[AIM OF THE TASK]: Return every line below as is, leaving out the pictures.

Start of THE DATA

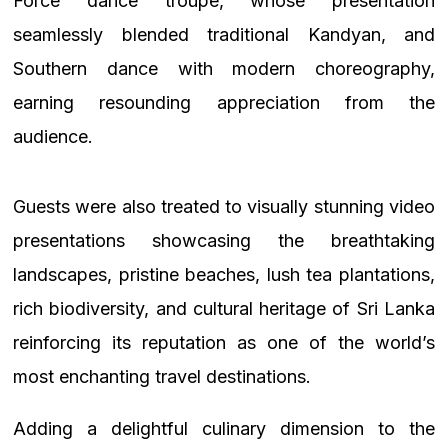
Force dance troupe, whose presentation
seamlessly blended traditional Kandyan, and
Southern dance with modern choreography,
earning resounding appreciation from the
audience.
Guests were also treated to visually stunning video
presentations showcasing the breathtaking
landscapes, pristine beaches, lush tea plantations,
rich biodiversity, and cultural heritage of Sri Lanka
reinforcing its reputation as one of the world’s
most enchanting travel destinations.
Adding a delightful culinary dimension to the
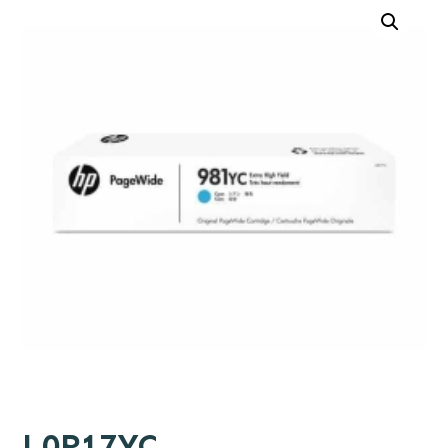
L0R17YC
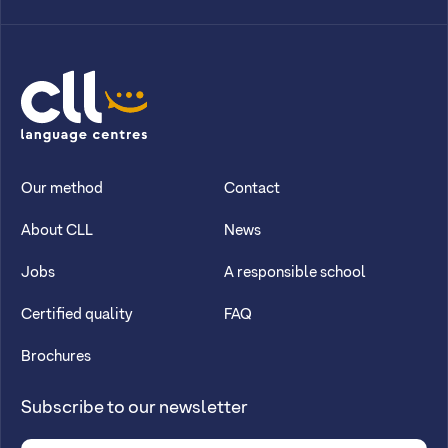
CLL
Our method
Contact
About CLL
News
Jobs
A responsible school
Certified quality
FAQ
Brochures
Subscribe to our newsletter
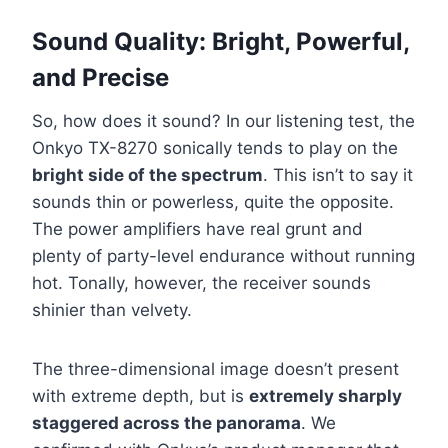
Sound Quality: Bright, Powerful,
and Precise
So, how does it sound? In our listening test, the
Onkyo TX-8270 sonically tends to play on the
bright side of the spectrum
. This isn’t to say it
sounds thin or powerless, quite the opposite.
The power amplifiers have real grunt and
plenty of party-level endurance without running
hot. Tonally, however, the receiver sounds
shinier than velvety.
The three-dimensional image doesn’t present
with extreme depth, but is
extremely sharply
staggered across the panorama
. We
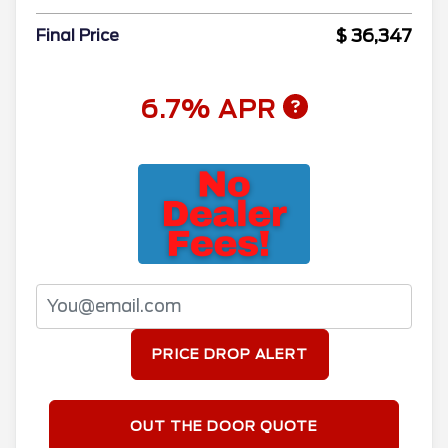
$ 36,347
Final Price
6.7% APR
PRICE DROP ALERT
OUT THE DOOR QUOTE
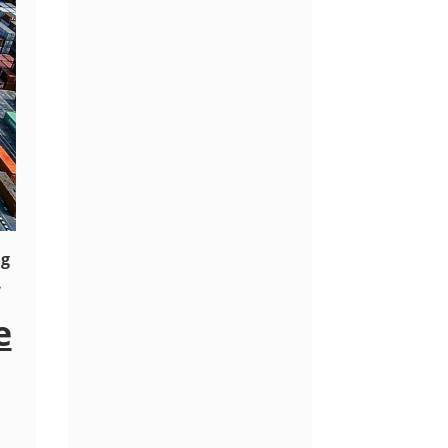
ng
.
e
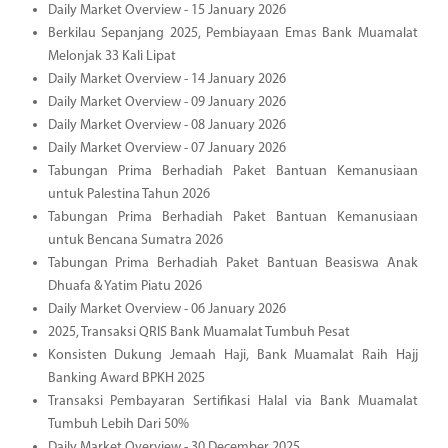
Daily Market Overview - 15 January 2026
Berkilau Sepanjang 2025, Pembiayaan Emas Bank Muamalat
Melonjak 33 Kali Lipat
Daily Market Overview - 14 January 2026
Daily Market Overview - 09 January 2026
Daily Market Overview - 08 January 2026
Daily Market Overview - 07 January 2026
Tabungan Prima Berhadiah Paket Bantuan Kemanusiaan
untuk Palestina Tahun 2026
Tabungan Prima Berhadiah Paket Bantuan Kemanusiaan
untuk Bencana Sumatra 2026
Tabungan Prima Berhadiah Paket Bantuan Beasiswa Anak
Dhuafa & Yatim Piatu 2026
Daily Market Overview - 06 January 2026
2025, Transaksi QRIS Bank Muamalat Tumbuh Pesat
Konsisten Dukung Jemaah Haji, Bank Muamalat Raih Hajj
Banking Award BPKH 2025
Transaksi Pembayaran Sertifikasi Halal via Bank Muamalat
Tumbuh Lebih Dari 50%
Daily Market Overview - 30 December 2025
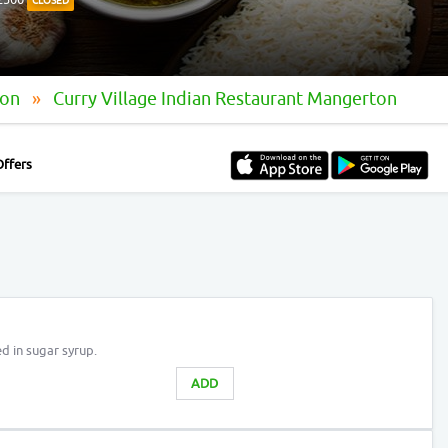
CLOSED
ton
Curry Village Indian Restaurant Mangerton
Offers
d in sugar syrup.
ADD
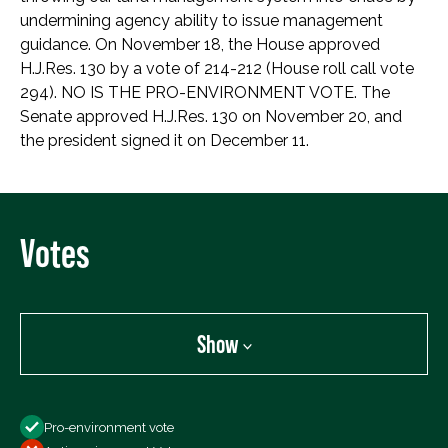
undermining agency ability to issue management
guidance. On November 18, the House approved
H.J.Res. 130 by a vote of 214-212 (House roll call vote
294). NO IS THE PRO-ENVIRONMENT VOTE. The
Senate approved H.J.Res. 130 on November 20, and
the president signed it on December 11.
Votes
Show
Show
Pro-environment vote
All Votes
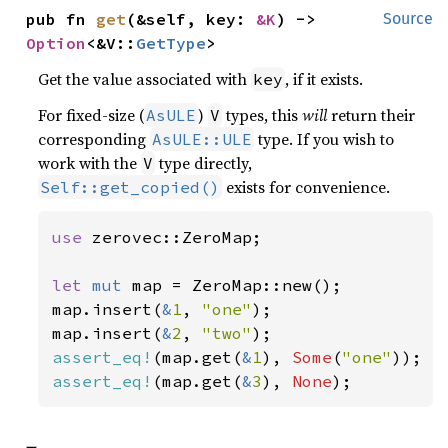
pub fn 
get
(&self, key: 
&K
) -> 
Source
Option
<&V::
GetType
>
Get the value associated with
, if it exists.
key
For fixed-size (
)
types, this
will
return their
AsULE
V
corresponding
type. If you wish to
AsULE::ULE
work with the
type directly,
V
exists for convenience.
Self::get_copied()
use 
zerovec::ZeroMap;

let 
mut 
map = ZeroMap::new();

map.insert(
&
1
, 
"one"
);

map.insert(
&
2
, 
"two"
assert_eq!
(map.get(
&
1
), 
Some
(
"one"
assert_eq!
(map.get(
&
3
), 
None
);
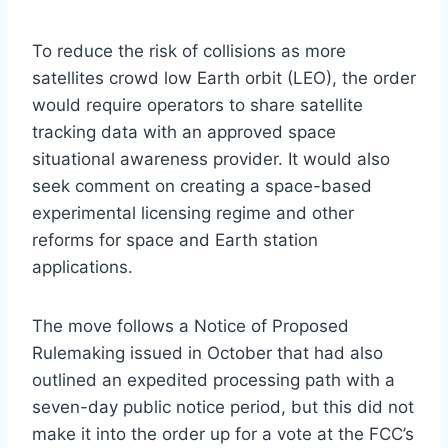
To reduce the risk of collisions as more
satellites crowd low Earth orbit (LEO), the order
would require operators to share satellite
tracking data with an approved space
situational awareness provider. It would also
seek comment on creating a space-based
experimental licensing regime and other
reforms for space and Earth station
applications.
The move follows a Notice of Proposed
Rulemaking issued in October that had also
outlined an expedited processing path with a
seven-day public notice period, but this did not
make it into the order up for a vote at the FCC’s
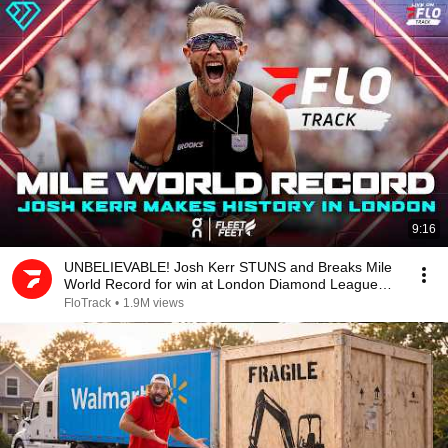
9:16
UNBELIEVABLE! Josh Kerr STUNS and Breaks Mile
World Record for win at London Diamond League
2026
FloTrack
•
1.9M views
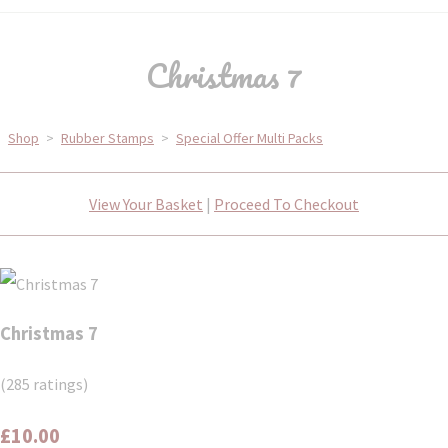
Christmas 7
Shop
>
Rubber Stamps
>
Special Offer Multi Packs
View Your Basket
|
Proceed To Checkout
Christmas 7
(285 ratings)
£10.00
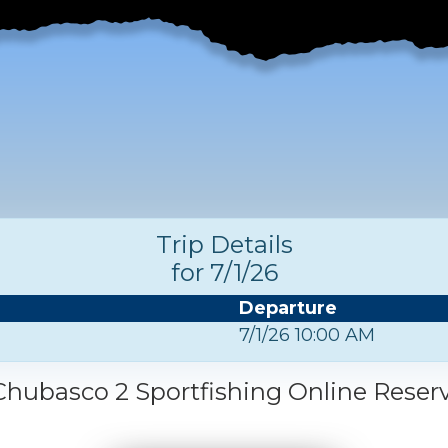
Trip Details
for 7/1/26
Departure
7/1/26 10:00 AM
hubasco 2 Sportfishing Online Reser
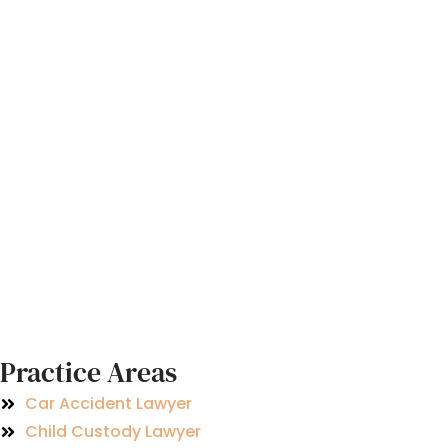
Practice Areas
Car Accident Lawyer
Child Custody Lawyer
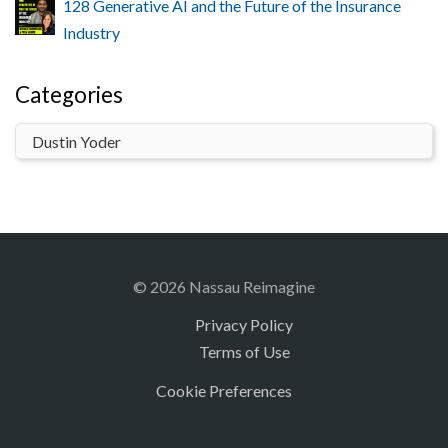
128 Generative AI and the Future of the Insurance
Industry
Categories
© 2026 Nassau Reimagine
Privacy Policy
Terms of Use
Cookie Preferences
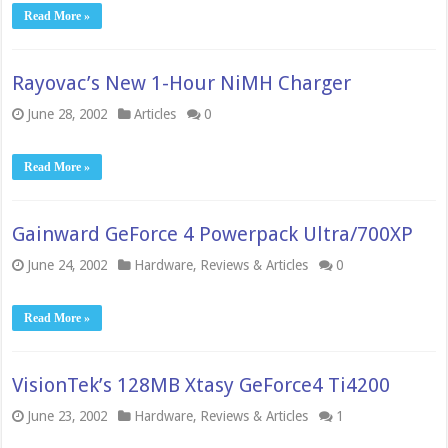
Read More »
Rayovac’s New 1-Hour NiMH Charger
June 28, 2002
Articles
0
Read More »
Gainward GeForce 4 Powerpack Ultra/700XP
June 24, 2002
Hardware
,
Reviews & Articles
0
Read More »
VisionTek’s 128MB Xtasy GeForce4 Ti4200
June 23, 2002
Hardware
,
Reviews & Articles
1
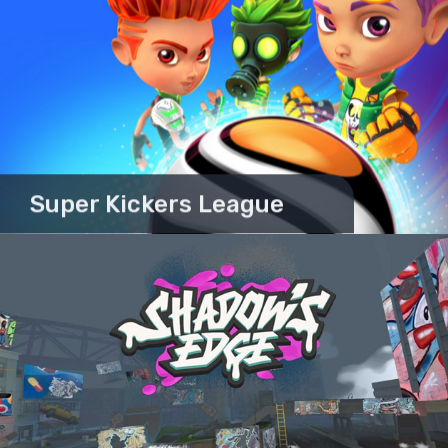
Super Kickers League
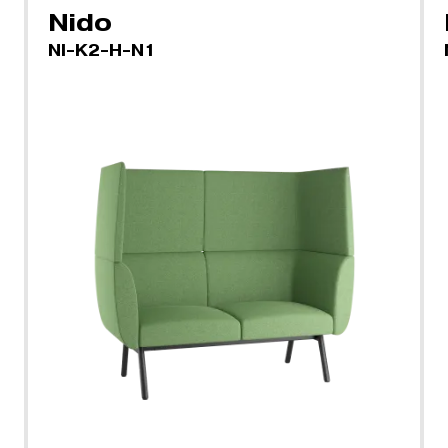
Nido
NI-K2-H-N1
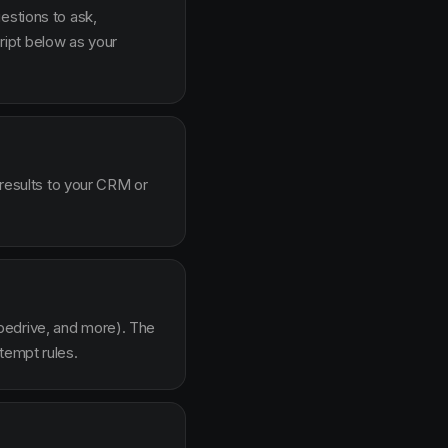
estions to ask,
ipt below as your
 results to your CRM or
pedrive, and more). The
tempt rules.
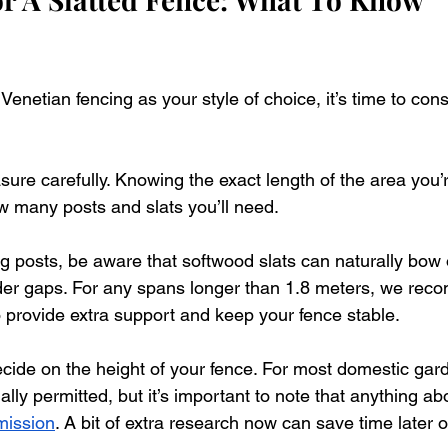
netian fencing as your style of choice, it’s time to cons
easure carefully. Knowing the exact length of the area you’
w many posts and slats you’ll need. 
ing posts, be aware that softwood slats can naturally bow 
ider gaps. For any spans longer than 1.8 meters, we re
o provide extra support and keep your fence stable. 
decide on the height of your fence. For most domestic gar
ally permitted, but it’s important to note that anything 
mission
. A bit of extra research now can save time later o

End of THE DATA

[RESULT FOR THIS EXERCISE]:
Force dance troupe, whose presentation
seamlessly blended traditional Kandyan, and
Southern dance with modern choreography,
earning resounding appreciation from the
audience.
Guests were also treated to visually stunning video
presentations showcasing the breathtaking
landscapes, pristine beaches, lush tea plantations,
rich biodiversity, and cultural heritage of Sri Lanka
reinforcing its reputation as one of the world’s
most enchanting travel destinations.
Adding a delightful culinary dimension to the
L0R17YC
CLL
Our method
Contact
About CLL
News
Jobs
A responsible school
Certified quality
FAQ
Brochures
Subscribe to our newsletter
Sound Quality: Bright, Powerful,
and Precise
So, how does it sound? In our listening test, the
Onkyo TX-8270 sonically tends to play on the
bright side of the spectrum
. This isn’t to say it
sounds thin or powerless, quite the opposite.
The power amplifiers have real grunt and
plenty of party-level endurance without running
hot. Tonally, however, the receiver sounds
shinier than velvety.
The three-dimensional image doesn’t present
with extreme depth, but is
extremely sharply
staggered across the panorama
. We
$ 36,347
Final Price
6.7% APR
PRICE DROP ALERT
OUT THE DOOR QUOTE
ng
.
e
Daily Market Overview - 15 January 2026
Berkilau Sepanjang 2025, Pembiayaan Emas Bank Muamalat
Melonjak 33 Kali Lipat
Daily Market Overview - 14 January 2026
Daily Market Overview - 09 January 2026
Daily Market Overview - 08 January 2026
Daily Market Overview - 07 January 2026
Tabungan Prima Berhadiah Paket Bantuan Kemanusiaan
untuk Palestina Tahun 2026
Tabungan Prima Berhadiah Paket Bantuan Kemanusiaan
untuk Bencana Sumatra 2026
Tabungan Prima Berhadiah Paket Bantuan Beasiswa Anak
Dhuafa & Yatim Piatu 2026
Daily Market Overview - 06 January 2026
2025, Transaksi QRIS Bank Muamalat Tumbuh Pesat
Konsisten Dukung Jemaah Haji, Bank Muamalat Raih Hajj
Banking Award BPKH 2025
Transaksi Pembayaran Sertifikasi Halal via Bank Muamalat
Tumbuh Lebih Dari 50%
Daily Market Overview - 30 December 2025
CLOSED
ton
Curry Village Indian Restaurant Mangerton
Offers
d in sugar syrup.
ADD
undermining agency ability to issue management
guidance. On November 18, the House approved
H.J.Res. 130 by a vote of 214-212 (House roll call vote
294). NO IS THE PRO-ENVIRONMENT VOTE. The
Senate approved H.J.Res. 130 on November 20, and
the president signed it on December 11.
Votes
Show
Show
Pro-environment vote
All Votes
pub fn 
get
(&self, key: 
&K
) -> 
Source
Option
<&V::
GetType
>
Get the value associated with
, if it exists.
key
For fixed-size (
)
types, this
will
return their
AsULE
V
corresponding
type. If you wish to
AsULE::ULE
work with the
type directly,
V
exists for convenience.
Self::get_copied()
use 
zerovec::ZeroMap;

let 
mut 
map = ZeroMap::new();

map.insert(
&
1
, 
"one"
);

map.insert(
&
2
, 
"two"
assert_eq!
(map.get(
&
1
), 
Some
(
"one"
assert_eq!
(map.get(
&
3
), 
None
);
To reduce the risk of collisions as more
satellites crowd low Earth orbit (LEO), the order
would require operators to share satellite
tracking data with an approved space
situational awareness provider. It would also
seek comment on creating a space-based
experimental licensing regime and other
reforms for space and Earth station
applications.
The move follows a Notice of Proposed
Rulemaking issued in October that had also
outlined an expedited processing path with a
seven-day public notice period, but this did not
make it into the order up for a vote at the FCC’s
9:16
UNBELIEVABLE! Josh Kerr STUNS and Breaks Mile
World Record for win at London Diamond League
2026
FloTrack
•
1.9M views
Christmas 7
Shop
>
Rubber Stamps
>
Special Offer Multi Packs
View Your Basket
|
Proceed To Checkout
Christmas 7
(285 ratings)
£10.00
Trip Details
for 7/1/26
Departure
7/1/26 10:00 AM
hubasco 2 Sportfishing Online Reser
Practice Areas
Car Accident Lawyer
Child Custody Lawyer
128 Generative AI and the Future of the Insurance
Industry
Categories
© 2026 Nassau Reimagine
Privacy Policy
Terms of Use
Cookie Preferences
Read More »
Rayovac’s New 1-Hour NiMH Charger
June 28, 2002
Articles
0
Read More »
Gainward GeForce 4 Powerpack Ultra/700XP
June 24, 2002
Hardware
,
Reviews & Articles
0
Read More »
VisionTek’s 128MB Xtasy GeForce4 Ti4200
June 23, 2002
Hardware
,
Reviews & Articles
1
Super Kickers League
Nido
NI-K2-H-N1
estions to ask,
ipt below as your
 results to your CRM or
pedrive, and more). The
tempt rules.
netian fencing as your style of choice, it’s time to cons
easure carefully. Knowing the exact length of the area you’
w many posts and slats you’ll need. 
ing posts, be aware that softwood slats can naturally bow 
ider gaps. For any spans longer than 1.8 meters, we re
o provide extra support and keep your fence stable. 
decide on the height of your fence. For most domestic gar
ally permitted, but it’s important to note that anything 
mission
. A bit of extra research now can save time later o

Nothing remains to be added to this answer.